DEV Community

Custodia-Admin
Custodia-Admin

Posted on • Originally published at pagebolt.dev

Building AI Agents That Pass Security Audits: Visual Proof + Governance

Building AI Agents That Pass Security Audits: Visual Proof + Governance

Your SOC 2 auditor just asked a question that stopped your deployment: "How do we know what the AI agent actually did?"
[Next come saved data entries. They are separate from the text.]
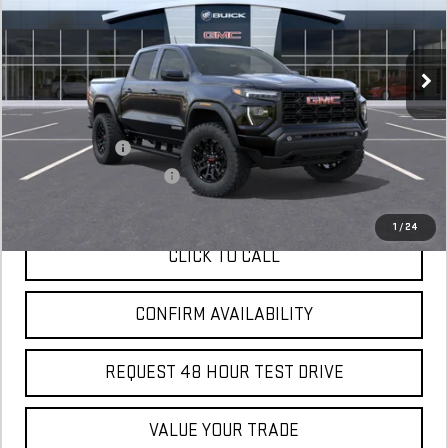
In Stock
MSRP:
$45,115
Add. Offers you may Qualify For:
GM Military Offer
$500
GM First Responder Offer
$500
1
/
24
CLICK TO CALL
CONFIRM AVAILABILITY
REQUEST 48 HOUR TEST DRIVE
VALUE YOUR TRADE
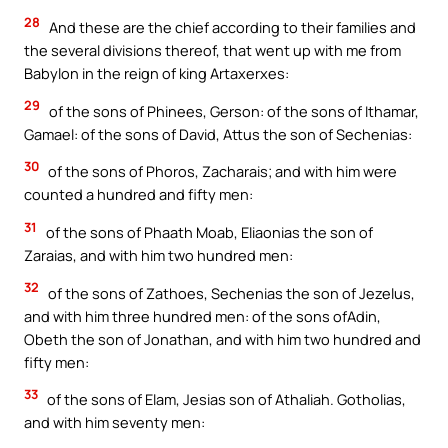
28
And these are the chief according to their families and
the several divisions thereof, that went up with me from
Babylon in the reign of king Artaxerxes:
29
of the sons of Phinees, Gerson: of the sons of Ithamar,
Gamael: of the sons of David, Attus the son of Sechenias:
30
of the sons of Phoros, Zacharais; and with him were
counted a hundred and fifty men:
31
of the sons of Phaath Moab, Eliaonias the son of
Zaraias, and with him two hundred men:
32
of the sons of Zathoes, Sechenias the son of Jezelus,
and with him three hundred men: of the sons ofAdin,
Obeth the son of Jonathan, and with him two hundred and
fifty men:
33
of the sons of Elam, Jesias son of Athaliah. Gotholias,
and with him seventy men:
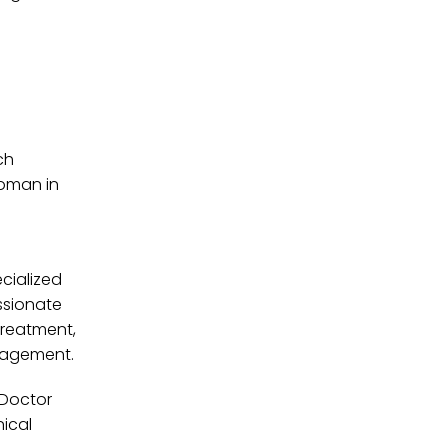
ch
woman in
cialized
ssionate
-treatment,
anagement.
 Doctor
ical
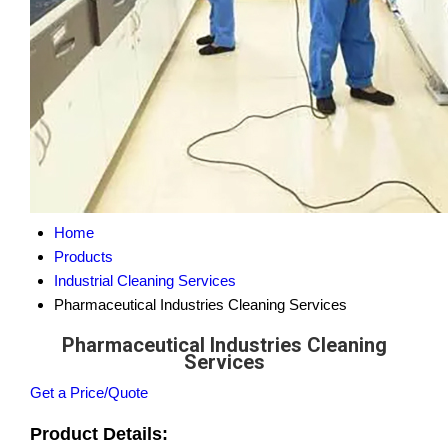
Home
Products
Industrial Cleaning Services
Pharmaceutical Industries Cleaning Services
Pharmaceutical Industries Cleaning
Services
Get a Price/Quote
Product Details:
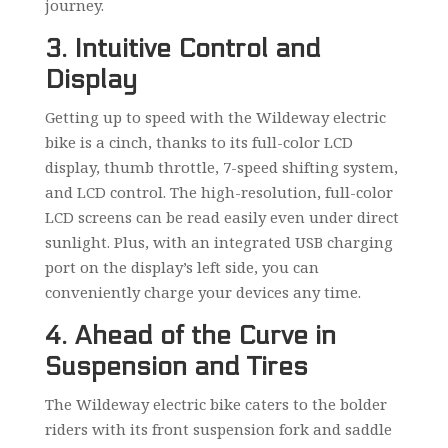
journey.
3. Intuitive Control and
Display
Getting up to speed with the Wildeway electric
bike is a cinch, thanks to its full-color LCD
display, thumb throttle, 7-speed shifting system,
and LCD control. The high-resolution, full-color
LCD screens can be read easily even under direct
sunlight. Plus, with an integrated USB charging
port on the display’s left side, you can
conveniently charge your devices any time.
4. Ahead of the Curve in
Suspension and Tires
The Wildeway electric bike caters to the bolder
riders with its front suspension fork and saddle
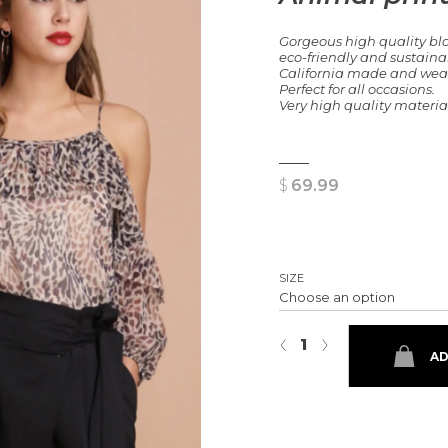
Gorgeous high quality bl
eco-friendly and sustaina
California made and wear f
Perfect for all occasions.
Very high quality material
$
69.99
SIZE
Animal print off the shoulder t
‹
›
AD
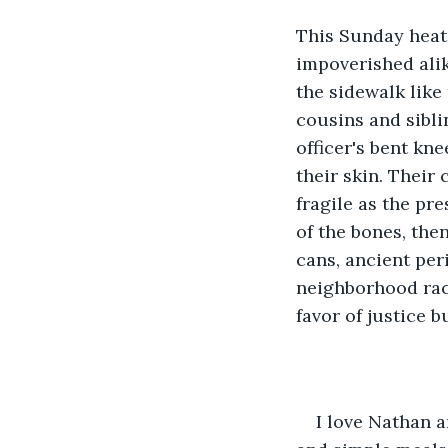
This Sunday heat 
impoverished alik
the sidewalk like
cousins and sibli
officer's bent kn
their skin. Their
fragile as the pr
of the bones, the
cans, ancient per
neighborhood raci
favor of justice b
I love Nathan a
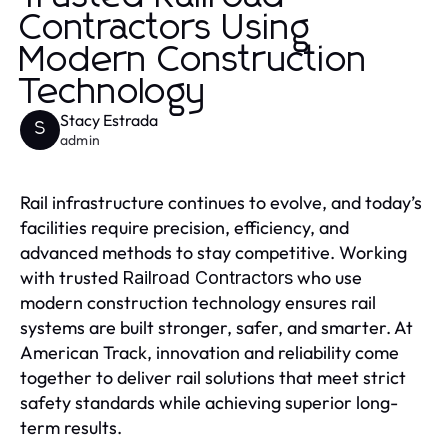
Contractors Using
Modern Construction
Technology
Stacy Estrada
S
admin
Rail infrastructure continues to evolve, and today’s
facilities require precision, efficiency, and
advanced methods to stay competitive. Working
with trusted
who use
Railroad Contractors
modern construction technology ensures rail
systems are built stronger, safer, and smarter. At
American Track, innovation and reliability come
together to deliver rail solutions that meet strict
safety standards while achieving superior long-
term results.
You have API logs. You have database transaction records. You have token usage metrics. But when an autonomous agent chains 5 tools together in 8 seconds and modifies customer data, your auditor wants one thing: visual proof of what happened on screen.

Text logs aren't enough. Compliance frameworks don't ask for logs. They ask for evidence of control. And for AI agents, that evidence is visual.
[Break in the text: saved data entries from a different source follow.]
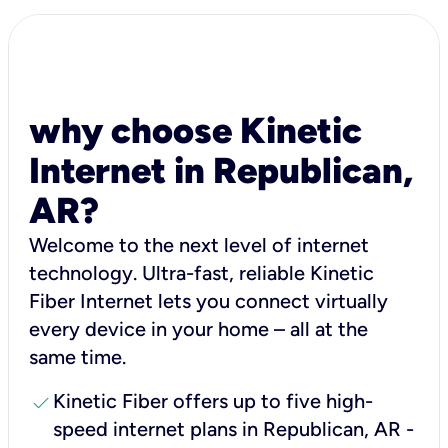
why choose Kinetic
Internet in Republican,
AR?
Welcome to the next level of internet
technology. Ultra-fast, reliable Kinetic
Fiber Internet lets you connect virtually
every device in your home – all at the
same time.
check
Kinetic Fiber offers up to five high-
speed internet plans in Republican, AR -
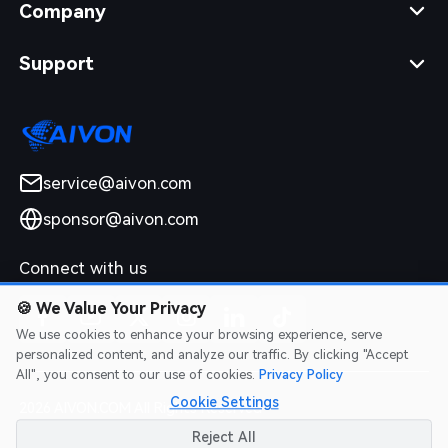
Company
Support
service@aivon.com
sponsor@aivon.com
Connect with us
🍪
We Value Your Privacy
We use cookies to enhance your browsing experience, serve
personalized content, and analyze our traffic. By clicking "Accept
All", you consent to our use of cookies.
Privacy Policy
Cookie Settings
2026 AIVON.COM All Rights Reserved
Intellectual Property Rights
|
Terms of Service
|
Privacy Policy
|
Reject All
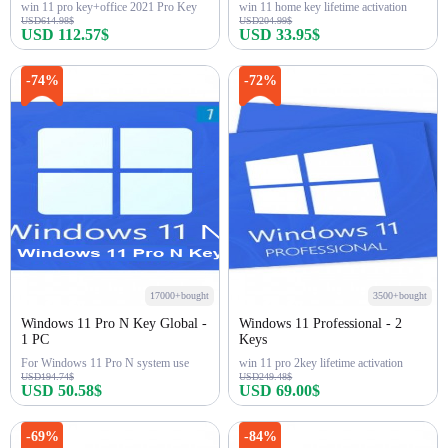
win 11 pro key+office 2021 Pro Key
win 11 home key lifetime activation
USD614.98$
USD204.99$
USD 112.57$
USD 33.95$
Buy Now
Buy Now
-74%
-72%
17000+bought
3500+bought
Windows 11 Pro N Key Global -
Windows 11 Professional - 2
1 PC
Keys
For Windows 11 Pro N system use
win 11 pro 2key lifetime activation
USD194.74$
USD249.48$
USD 50.58$
USD 69.00$
Buy Now
Buy Now
-69%
-84%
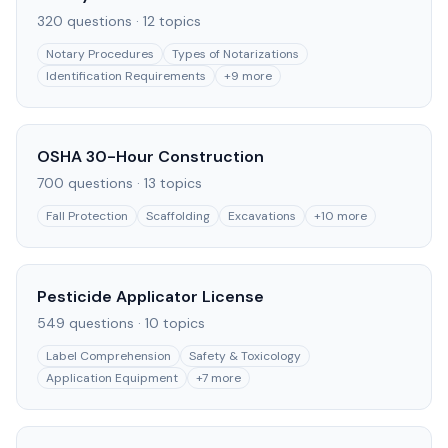
320
questions ·
12
topics
Notary Procedures
Types of Notarizations
Identification Requirements
+
9
more
OSHA 30-Hour Construction
700
questions ·
13
topics
Fall Protection
Scaffolding
Excavations
+
10
more
Pesticide Applicator License
549
questions ·
10
topics
Label Comprehension
Safety & Toxicology
Application Equipment
+
7
more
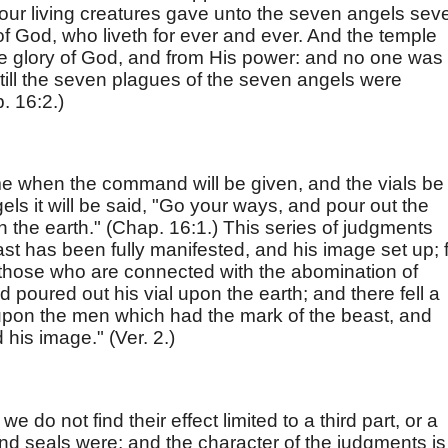
our living creatures gave unto the seven angels sev
 of God, who liveth for ever and ever. And the temple
he glory of God, and from His power: and no one was
, till the seven plagues of the seven angels were
p. 16:2.)
 when the command will be given, and the vials be
ls it will be said, "Go your ways, and pour out the
n the earth." (Chap. 16:1.) This series of judgments
ast has been fully manifested, and his image set up; 
on those who are connected with the abomination of
d poured out his vial upon the earth; and there fell a
pon the men which had the mark of the beast, and
is image." (Ver. 2.)
we do not find their effect limited to a third part, or a
and seals were; and the character of the judgments is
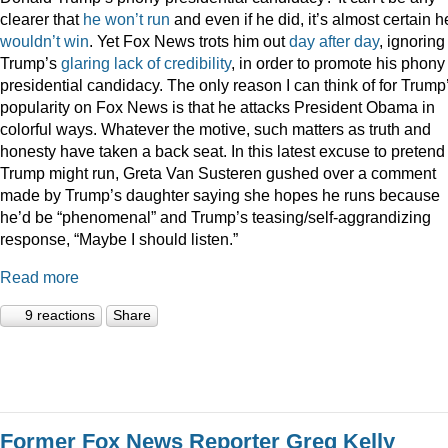
clearer that
he
won’t
run
and even if he did, it’s almost certain h
wouldn’t
win
. Yet Fox News trots him out
day
after
day
, ignoring
Trump’s
glaring
lack
of
credibility
, in order to promote his phony
presidential candidacy. The only reason I can think of for Trump
popularity on Fox News is that he attacks President Obama in
colorful ways. Whatever the motive, such matters as truth and
honesty have taken a back seat. In this latest excuse to pretend
Trump might run, Greta Van Susteren gushed over a comment
made by Trump’s daughter saying she hopes he runs because
he’d be “phenomenal” and Trump’s teasing/self-aggrandizing
response, “Maybe I should listen.”
Read more
9 reactions
Share
Former Fox News Reporter Greg Kelly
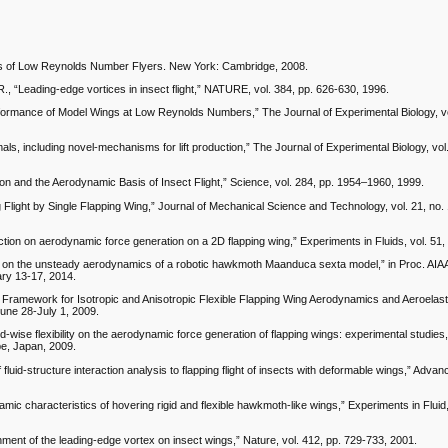
amics of Low Reynolds Number Flyers. New York: Cambridge, 2008.
. R., “Leading-edge vortices in insect flight,” NATURE, vol. 384, pp. 626-630, 1996.
formance of Model Wings at Low Reynolds Numbers,” The Journal of Experimental Biology, vo
mals, including novel-mechanisms for lift production,” The Journal of Experimental Biology, vol
on and the Aerodynamic Basis of Insect Flight,” Science, vol. 284, pp. 1954–1960, 1999.
light by Single Flapping Wing,” Journal of Mechanical Science and Technology, vol. 21, no. 
raction on aerodynamic force generation on a 2D flapping wing,” Experiments in Fluids, vol. 51
udy on the unsteady aerodynamics of a robotic hawkmoth Maanduca sexta model,” in Proc. AIA
ry 13-17, 2014.
 Framework for Isotropic and Anisotropic Flexible Flapping Wing Aerodynamics and Aeroelastic
June 28-July 1, 2009.
d-wise flexibility on the aerodynamic force generation of flapping wings: experimental studies
be, Japan, 2009.
fluid-structure interaction analysis to flapping flight of insects with deformable wings,” Advan
ynamic characteristics of hovering rigid and flexible hawkmoth-like wings,” Experiments in Fluid,
hment of the leading-edge vortex on insect wings,” Nature, vol. 412, pp. 729-733, 2001.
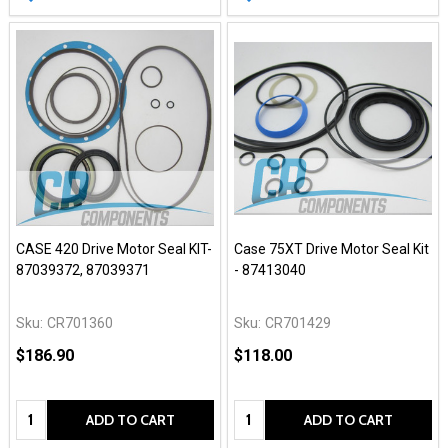
CASE 420 Drive Motor Seal KIT-
Case 75XT Drive Motor Seal Kit
87039372, 87039371
- 87413040
Sku:
CR701360
Sku:
CR701429
$186.90
$118.00
Quantity:
Quantity:
ADD TO CART
ADD TO CART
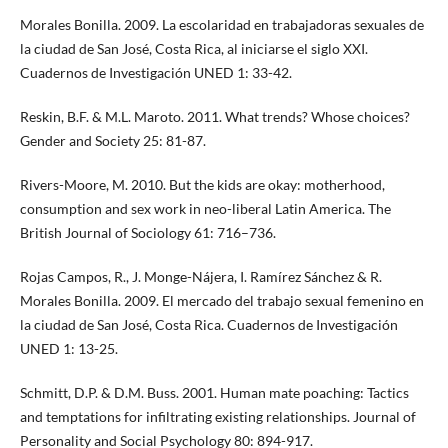
Morales Bonilla. 2009. La escolaridad en trabajadoras sexuales de
la ciudad de San José, Costa Rica, al iniciarse el siglo XXI.
Cuadernos de Investigación UNED 1: 33-42.
Reskin, B.F. & M.L. Maroto. 2011. What trends? Whose choices?
Gender and Society 25: 81-87.
Rivers-Moore, M. 2010. But the kids are okay: motherhood,
consumption and sex work in neo-liberal Latin America. The
British Journal of Sociology 61: 716–736.
Rojas Campos, R., J. Monge-Nájera, I. Ramírez Sánchez & R.
Morales Bonilla. 2009. El mercado del trabajo sexual femenino en
la ciudad de San José, Costa Rica. Cuadernos de Investigación
UNED 1: 13-25.
Schmitt, D.P. & D.M. Buss. 2001. Human mate poaching: Tactics
and temptations for infiltrating existing relationships. Journal of
Personality and Social Psychology 80: 894-917.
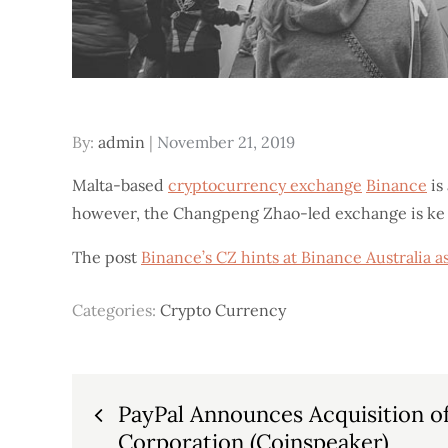
Posted
By:
admin
November 21, 2019
on
Malta-based
cryptocurrency exchange
Binance
is
however, the Changpeng Zhao-led exchange is ke
The post
Binance’s CZ hints at Binance Australia 
Categories:
Crypto Currency
Post
PayPal Announces Acquisition o
Corporation (Coinspeaker)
What Auditors Actually Ask For

When SOC 2 auditors see "AI agent," they think: "What if it malfunctions and we can't prove it didn't?"

Here's what they require:

SOC 2 Type II:

  • Demonstrable proof of what the system accessed
  • Evidence that controls prevented unauthorized actions
  • Ability to reproduce the audit trail (not just read logs)

HIPAA (healthcare):

  • Visual proof of what PHI the agent accessed
  • Evidence that the agent didn't exfiltrate data
  • Audit logs you can show to regulators in real time

GDPR (data privacy):

  • Proof that the agent respected user consent
  • Evidence of what data was processed
  • Ability to demonstrate compliance during inspections

SOC 3 / FedRAMP / NIST:

  • Behavioral audit trails (not just API call logs)
  • Real-time visibility into agent actions
  • Forensic evidence in case of breach

Text logs don't cut it. An API log shows GET /customer/12345. A visual audit trail shows: the agent fetched the customer page, extracted the name, ran a compliance check, and returned the result—all captured as screenshots.

Why Logs Aren't Enough

Scenario 1: Agent Hallucination
Your agent logs: "Processed payment of $10,000". Your auditor asks: "Did it actually process the payment? What did the payment page look like when the agent submitted it?"
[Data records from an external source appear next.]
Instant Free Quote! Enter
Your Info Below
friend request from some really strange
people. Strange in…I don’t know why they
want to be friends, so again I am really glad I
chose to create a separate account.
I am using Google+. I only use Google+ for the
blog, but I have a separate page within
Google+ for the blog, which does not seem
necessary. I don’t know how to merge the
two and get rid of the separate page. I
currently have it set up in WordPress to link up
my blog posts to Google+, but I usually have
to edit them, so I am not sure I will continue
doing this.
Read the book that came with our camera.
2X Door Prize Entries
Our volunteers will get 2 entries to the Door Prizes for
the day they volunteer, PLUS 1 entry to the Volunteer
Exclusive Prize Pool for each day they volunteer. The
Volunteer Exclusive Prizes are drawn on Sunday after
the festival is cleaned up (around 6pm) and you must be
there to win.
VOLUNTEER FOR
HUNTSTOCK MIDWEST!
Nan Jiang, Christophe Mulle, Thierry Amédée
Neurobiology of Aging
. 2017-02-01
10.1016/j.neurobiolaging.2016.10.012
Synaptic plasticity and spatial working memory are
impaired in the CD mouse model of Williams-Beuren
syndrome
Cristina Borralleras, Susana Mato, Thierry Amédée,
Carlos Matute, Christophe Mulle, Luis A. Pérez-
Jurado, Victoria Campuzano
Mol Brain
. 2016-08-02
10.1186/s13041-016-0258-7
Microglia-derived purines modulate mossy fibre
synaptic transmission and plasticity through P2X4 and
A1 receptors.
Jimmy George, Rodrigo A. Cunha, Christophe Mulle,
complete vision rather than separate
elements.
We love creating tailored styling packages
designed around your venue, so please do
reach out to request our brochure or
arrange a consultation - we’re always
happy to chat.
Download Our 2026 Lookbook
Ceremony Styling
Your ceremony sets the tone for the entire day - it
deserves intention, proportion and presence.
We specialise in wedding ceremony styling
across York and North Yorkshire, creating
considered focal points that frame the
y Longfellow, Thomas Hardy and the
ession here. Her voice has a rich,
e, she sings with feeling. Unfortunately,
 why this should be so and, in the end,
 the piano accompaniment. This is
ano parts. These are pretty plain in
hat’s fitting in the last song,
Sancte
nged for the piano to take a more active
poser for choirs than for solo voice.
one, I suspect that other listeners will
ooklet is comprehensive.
Without visual proof, you can't answer.

Scenario 2: Silent Failures
API logs show: "HTTP 200 OK". But the webpage rendered an error that the agent missed. The transaction didn't actually complete.

Logs said success. The page said failure. Auditors ask which one is true.

Scenario 3: Lateral Movement
Your agent logs show normal API calls. But did it access systems outside its intended scope? Did it exfiltrate credentials? Visual audit trails show exactly what the agent saw—and what it didn't.

Scenario 4: Compliance Evidence
When regulators audit you in 18 months, can you replay what your agent did today? Logs decay. Screenshots are forever.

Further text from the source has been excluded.